La formule légale que le simulateur applique
Le calcul repose sur les articles L1234-9 et R1234-1 à R1234-4 du Code du travail. Trois conditions ouvrent le droit : un CDI, au moins 8 mois d’ancienneté ininterrompue chez le même employeur, et un licenciement qui n’est ni pour faute grave ni pour faute lourde.
Le minimum légal : 1/4 de mois de salaire par année d’ancienneté jusqu’à 10 ans, puis 1/3 de mois par année au-delà. Droit ouvert dès 8 mois d’ancienneté en CDI, hors faute grave ou lourde. La convention collective peut prévoir davantage.
Cette formule s’applique aux licenciements notifiés depuis fin septembre 2017. Avant cette date, le taux était de 1/5 de mois par année : certains simulateurs en ligne jamais mis à jour l’utilisent encore et affichent un montant inférieur de 20 % au minimum réel.
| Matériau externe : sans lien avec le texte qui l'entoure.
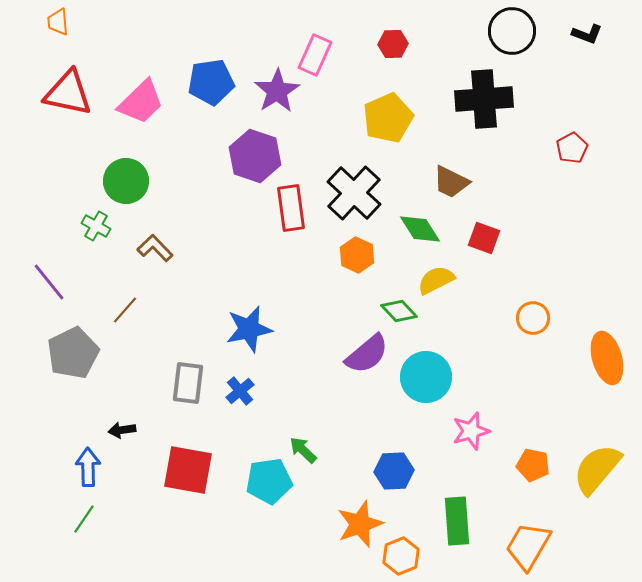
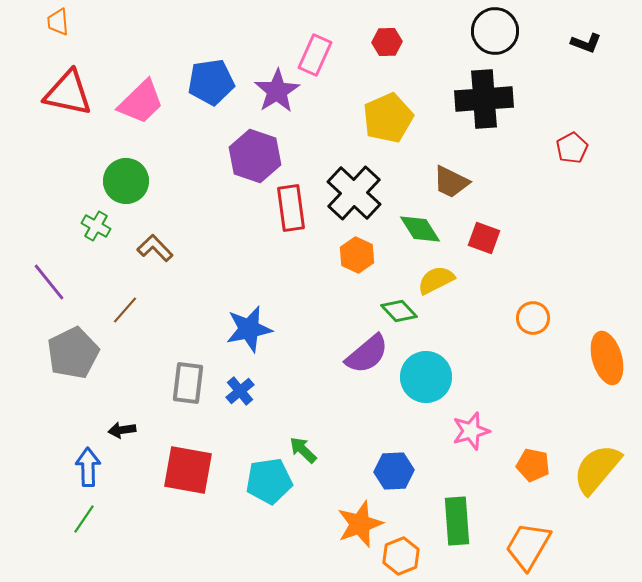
black circle at (512, 31): moved 17 px left
black L-shape at (587, 34): moved 1 px left, 9 px down
red hexagon at (393, 44): moved 6 px left, 2 px up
Vérifiez toujours que l’outil mentionne le taux de 1/4.
| Ancienneté au terme du préavis | Indemnité légale minimale |
|---|---|
| 1 an | 0,25 mois de salaire |
| 5 ans | 1,25 mois |
| 8 ans | 2 mois |
| 10 ans | 2,5 mois |
| 12 ans | 3,17 mois |
| 15 ans | 4,17 mois |
| 20 ans | 5,83 mois |
Les années incomplètes comptent au prorata des mois complets : chaque mois vaut 1/48 de mois de salaire avant 10 ans d’ancienneté (soit 0,25 ÷ 12), puis 1/36 au-delà. Un salarié licencié à 8 mois d’ancienneté touche donc 1/4 × 8/12, soit un sixième de mois de salaire. Aucun plafond ne limite l’indemnité légale, contrairement aux dommages et intérêts prud’homaux.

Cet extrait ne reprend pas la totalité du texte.